▶ **WHAT NEEDS TO BE DONE**
The response should hold each line from the entries below where "Staff" is found.

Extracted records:

-- Opening Marker --

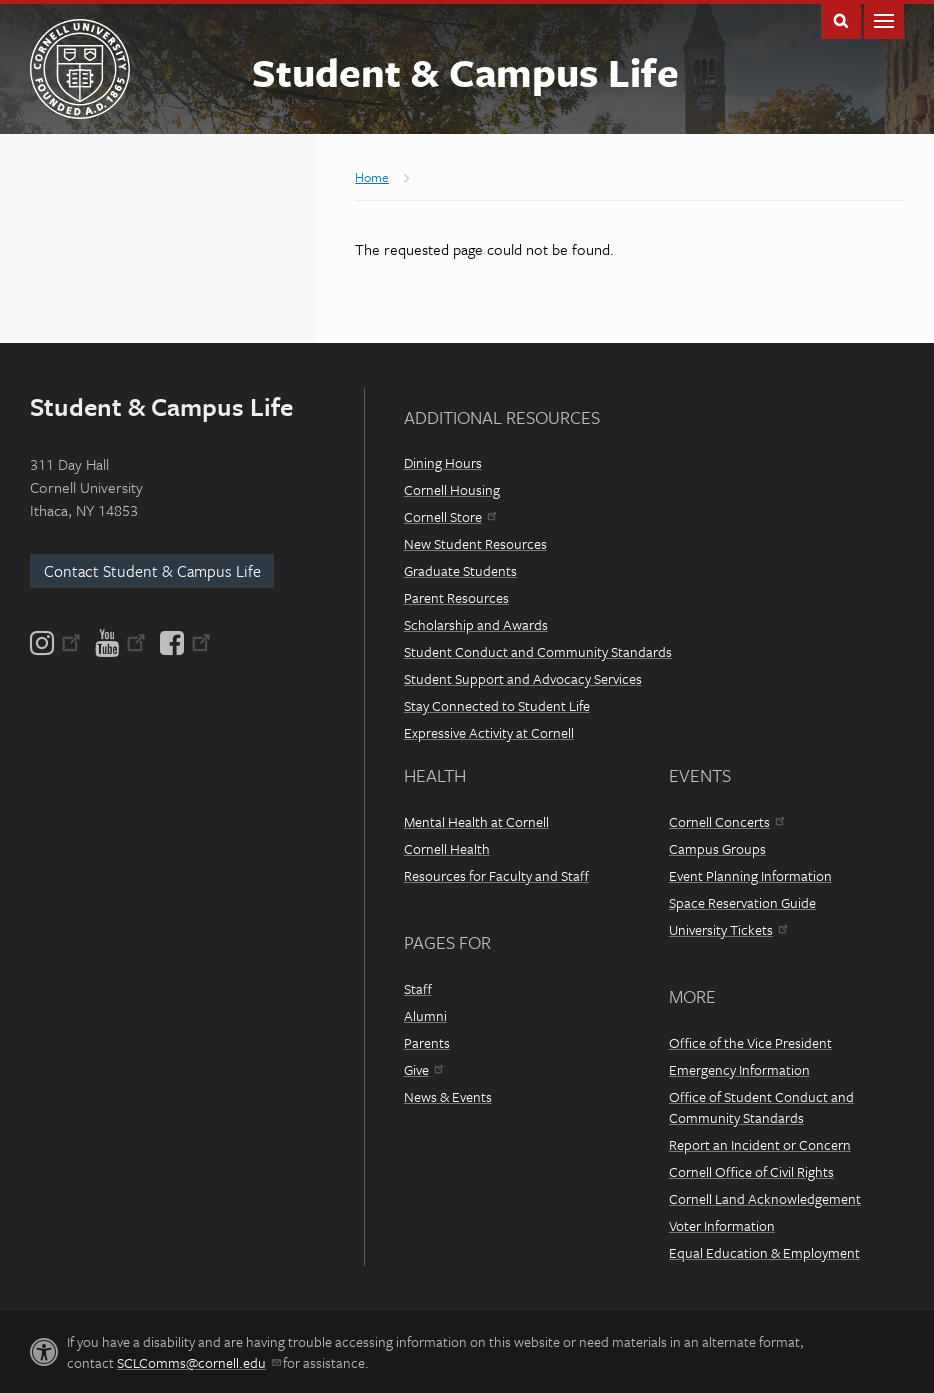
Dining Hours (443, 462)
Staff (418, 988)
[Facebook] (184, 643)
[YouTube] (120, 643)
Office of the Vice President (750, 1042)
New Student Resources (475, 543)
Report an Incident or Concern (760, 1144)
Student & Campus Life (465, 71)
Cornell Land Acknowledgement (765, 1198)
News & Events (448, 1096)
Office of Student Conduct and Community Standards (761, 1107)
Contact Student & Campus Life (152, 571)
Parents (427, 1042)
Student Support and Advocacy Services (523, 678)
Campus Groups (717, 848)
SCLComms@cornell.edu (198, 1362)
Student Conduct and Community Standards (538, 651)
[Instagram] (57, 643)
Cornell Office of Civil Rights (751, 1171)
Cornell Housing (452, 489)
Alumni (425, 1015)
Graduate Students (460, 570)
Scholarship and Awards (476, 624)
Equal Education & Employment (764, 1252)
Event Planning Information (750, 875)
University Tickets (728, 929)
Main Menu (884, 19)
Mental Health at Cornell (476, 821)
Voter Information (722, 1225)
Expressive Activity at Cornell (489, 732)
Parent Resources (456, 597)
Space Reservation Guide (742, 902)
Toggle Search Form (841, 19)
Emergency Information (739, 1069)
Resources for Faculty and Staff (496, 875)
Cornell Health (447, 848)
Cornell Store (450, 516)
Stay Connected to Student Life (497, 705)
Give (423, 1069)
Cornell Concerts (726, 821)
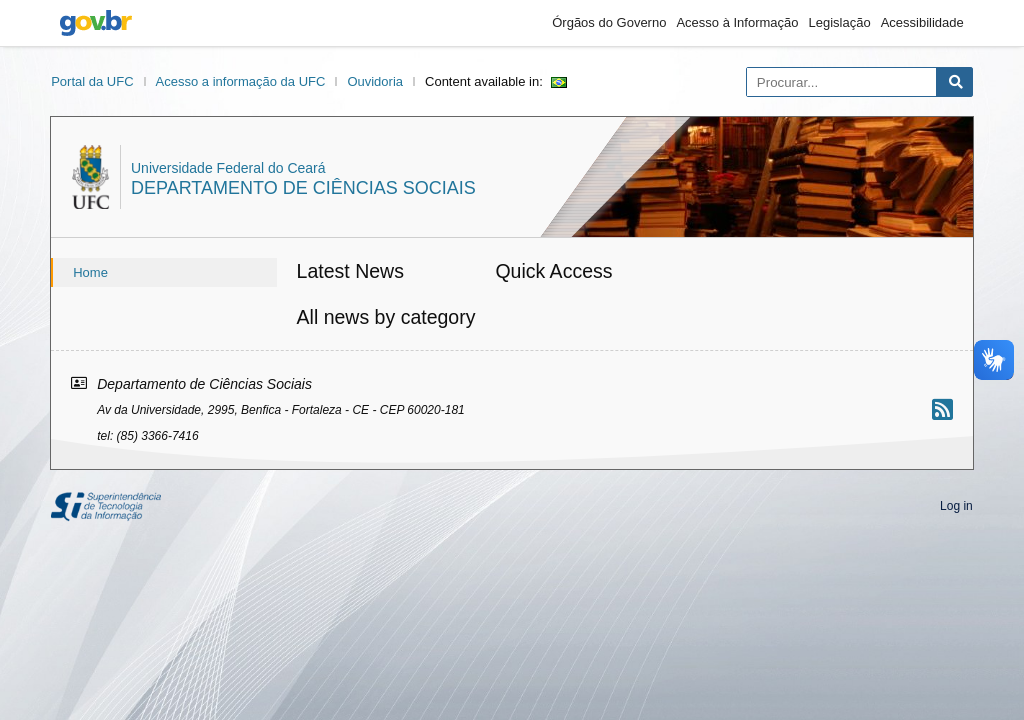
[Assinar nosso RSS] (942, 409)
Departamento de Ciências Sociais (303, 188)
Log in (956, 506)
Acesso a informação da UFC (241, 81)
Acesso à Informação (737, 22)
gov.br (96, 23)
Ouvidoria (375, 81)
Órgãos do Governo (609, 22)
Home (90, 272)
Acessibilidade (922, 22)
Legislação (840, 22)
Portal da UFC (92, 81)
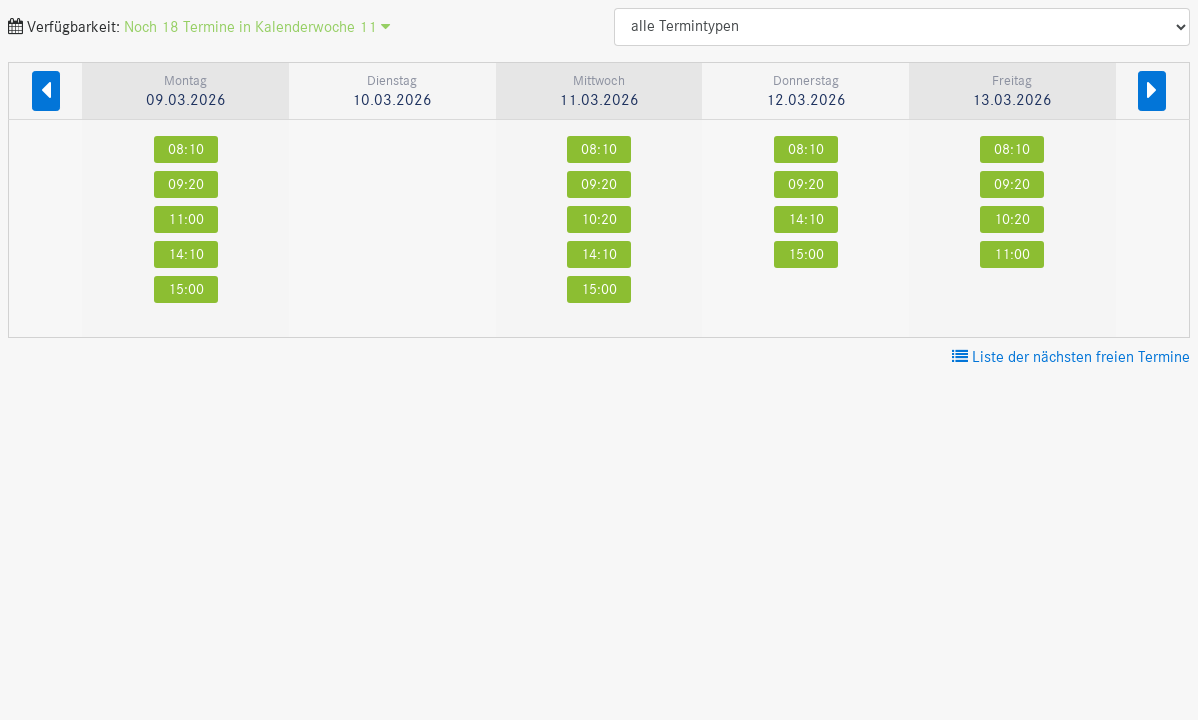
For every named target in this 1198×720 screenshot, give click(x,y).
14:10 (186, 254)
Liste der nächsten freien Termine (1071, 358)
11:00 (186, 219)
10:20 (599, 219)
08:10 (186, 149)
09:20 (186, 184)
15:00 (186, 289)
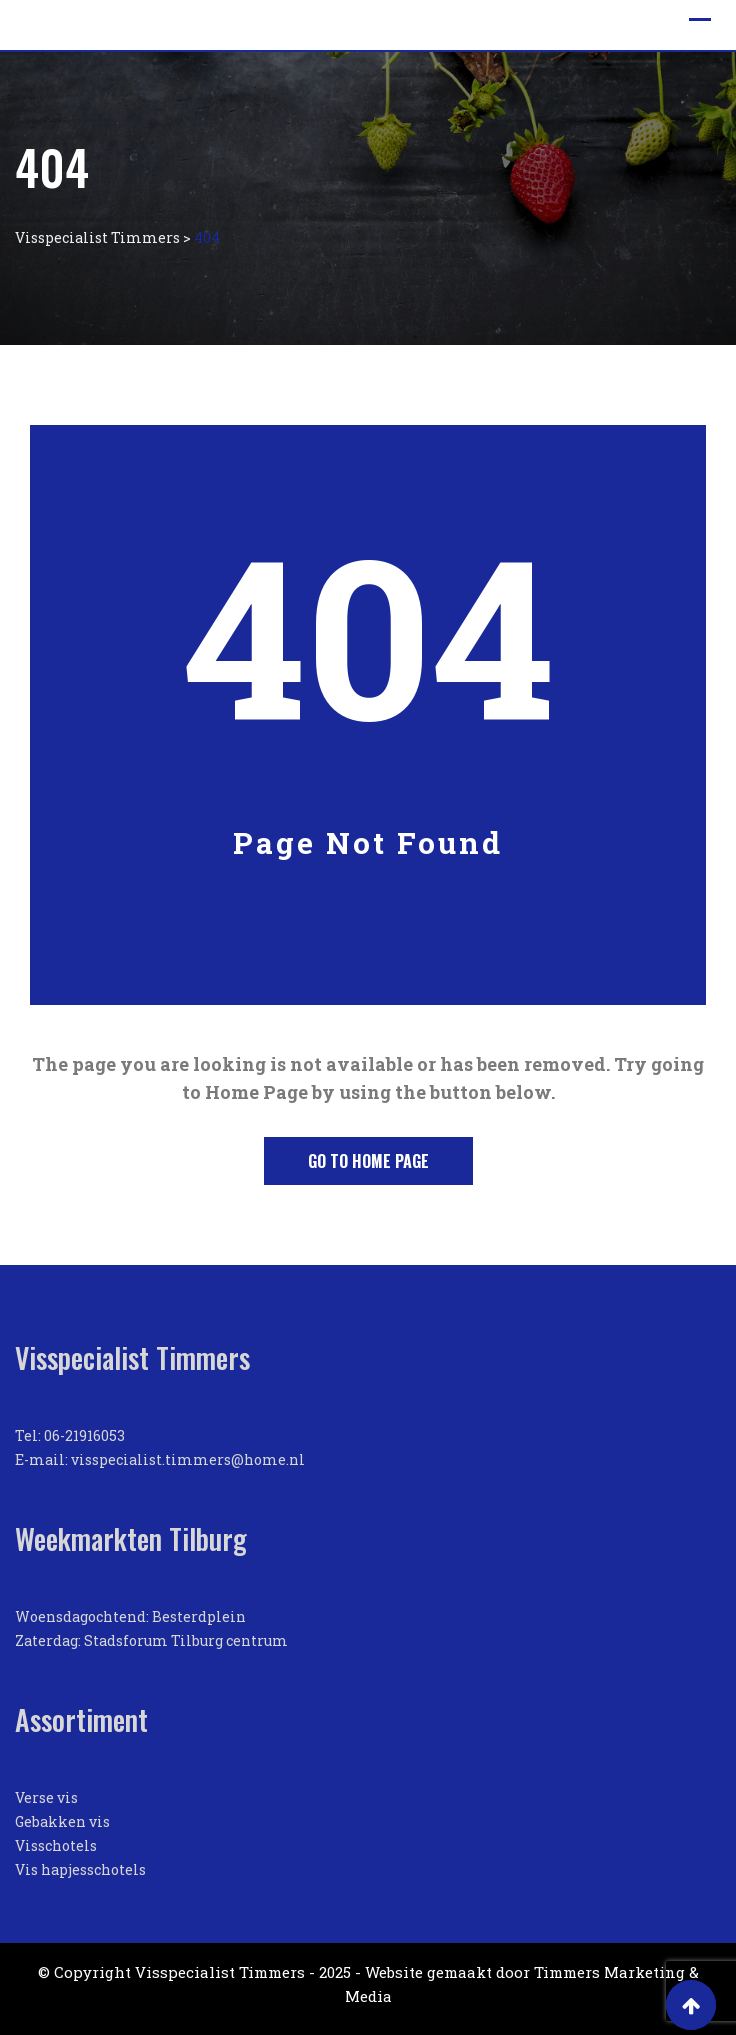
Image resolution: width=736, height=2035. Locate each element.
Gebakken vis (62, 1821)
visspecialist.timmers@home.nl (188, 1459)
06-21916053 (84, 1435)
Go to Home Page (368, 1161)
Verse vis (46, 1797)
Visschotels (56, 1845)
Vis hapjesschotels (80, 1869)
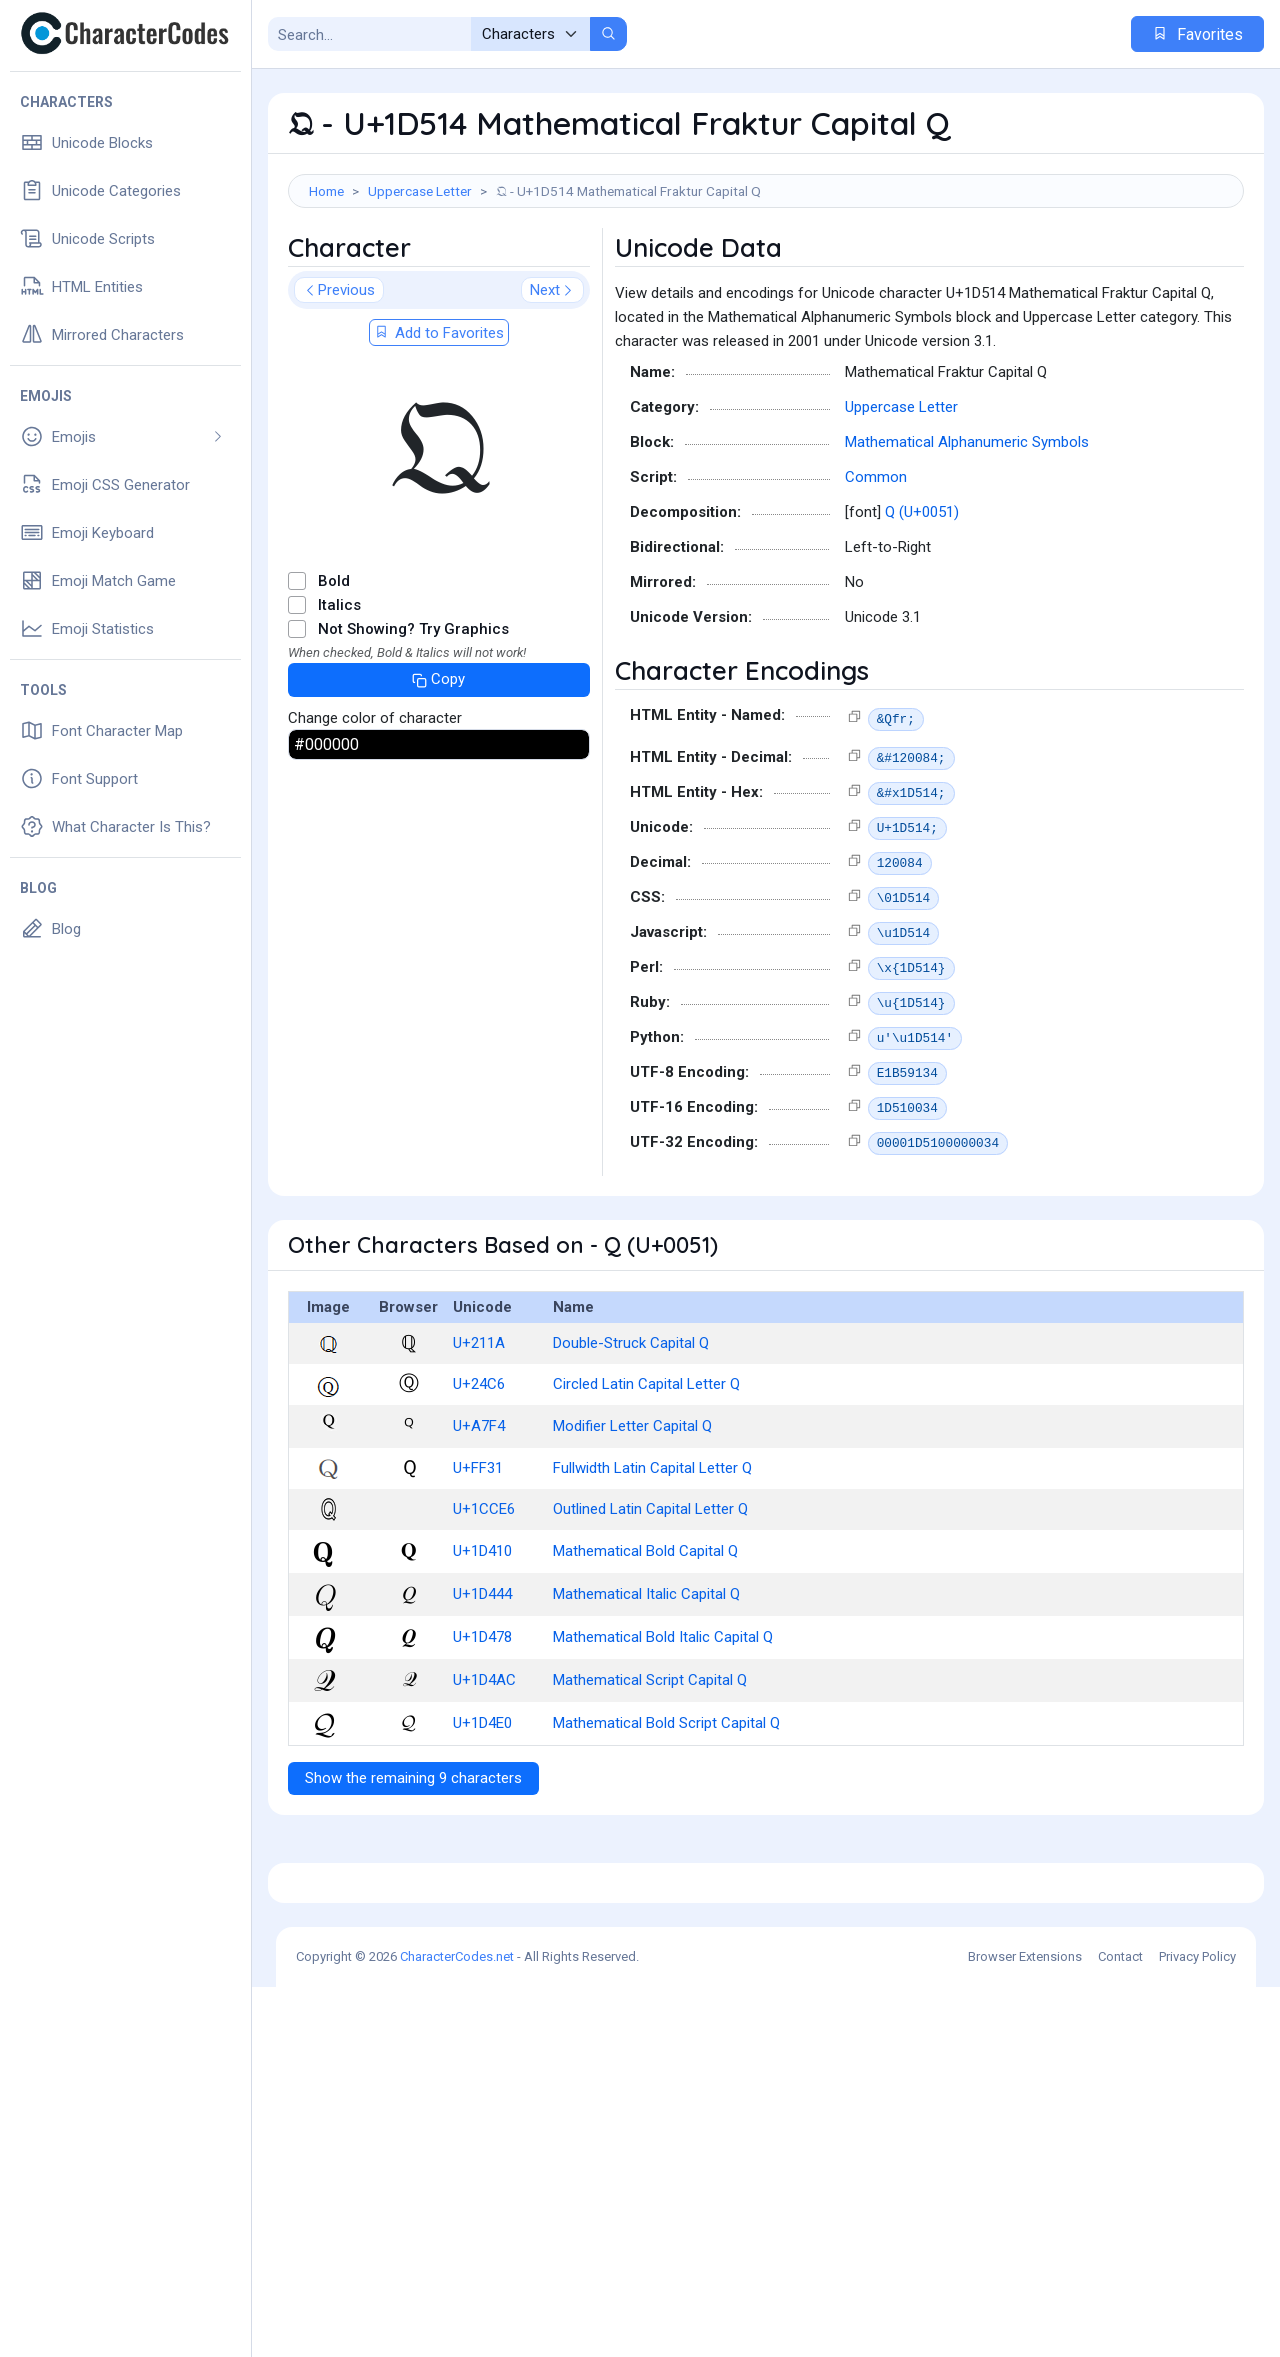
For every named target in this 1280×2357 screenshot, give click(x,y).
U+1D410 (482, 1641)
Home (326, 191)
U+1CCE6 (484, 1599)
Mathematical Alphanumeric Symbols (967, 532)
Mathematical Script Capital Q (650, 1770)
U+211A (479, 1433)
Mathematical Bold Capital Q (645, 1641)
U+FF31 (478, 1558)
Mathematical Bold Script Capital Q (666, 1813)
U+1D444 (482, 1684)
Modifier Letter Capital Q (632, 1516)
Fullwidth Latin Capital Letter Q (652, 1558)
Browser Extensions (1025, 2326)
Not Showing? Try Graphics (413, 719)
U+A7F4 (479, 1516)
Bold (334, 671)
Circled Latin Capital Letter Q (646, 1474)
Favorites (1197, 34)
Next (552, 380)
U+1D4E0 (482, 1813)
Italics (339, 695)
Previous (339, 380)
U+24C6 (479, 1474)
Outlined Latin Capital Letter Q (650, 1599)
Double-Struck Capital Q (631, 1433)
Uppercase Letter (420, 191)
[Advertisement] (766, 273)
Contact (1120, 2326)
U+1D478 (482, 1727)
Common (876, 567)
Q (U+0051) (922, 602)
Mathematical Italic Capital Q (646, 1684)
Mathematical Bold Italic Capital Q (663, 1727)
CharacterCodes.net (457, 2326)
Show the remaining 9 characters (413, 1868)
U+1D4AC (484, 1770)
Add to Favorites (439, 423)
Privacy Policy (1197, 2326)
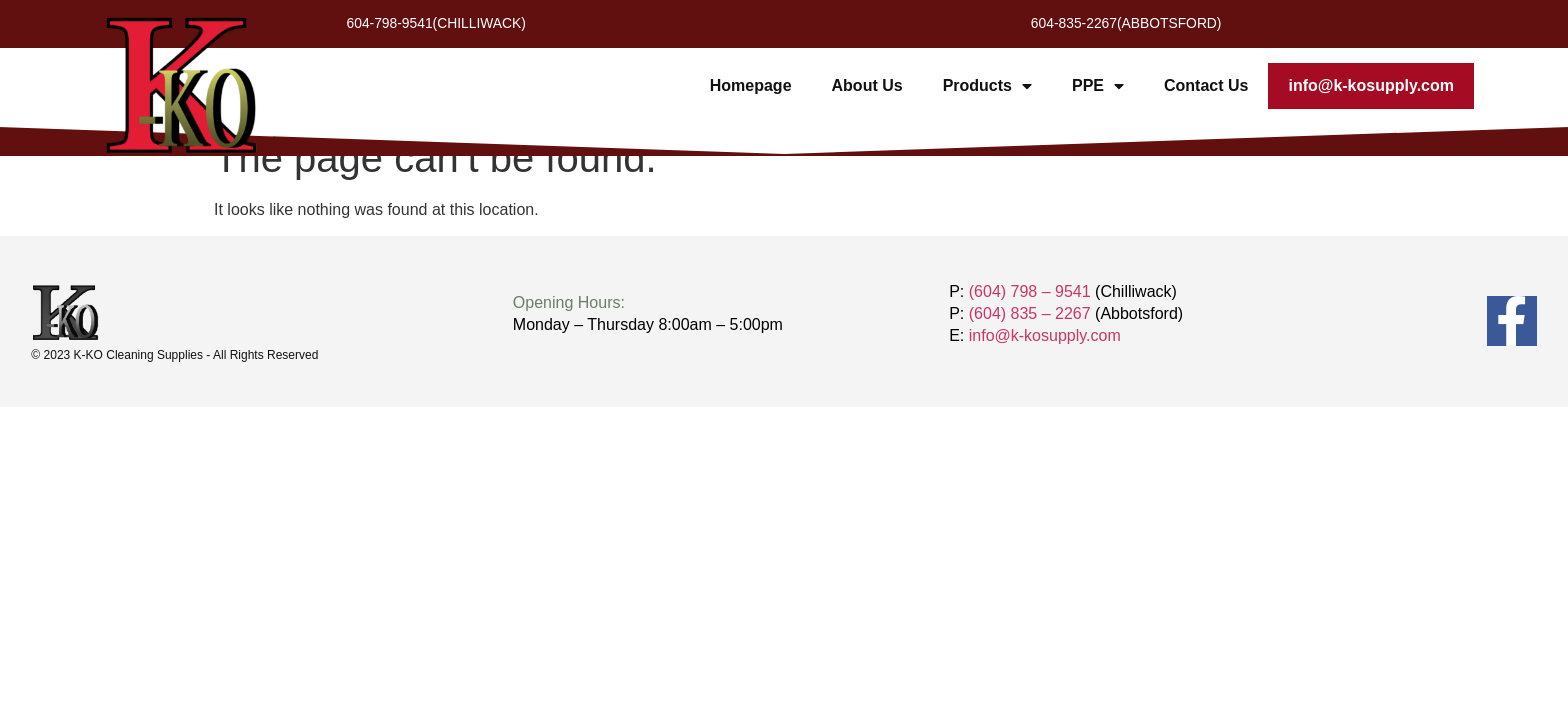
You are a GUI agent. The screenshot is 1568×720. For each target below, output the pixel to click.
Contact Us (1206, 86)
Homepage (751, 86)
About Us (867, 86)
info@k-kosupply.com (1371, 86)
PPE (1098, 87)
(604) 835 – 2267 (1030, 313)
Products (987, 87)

-- Closing Marker --

▶ **OUTPUT FOR THIS TASK**
Staff (418, 988)
Resources for Faculty and Staff (496, 875)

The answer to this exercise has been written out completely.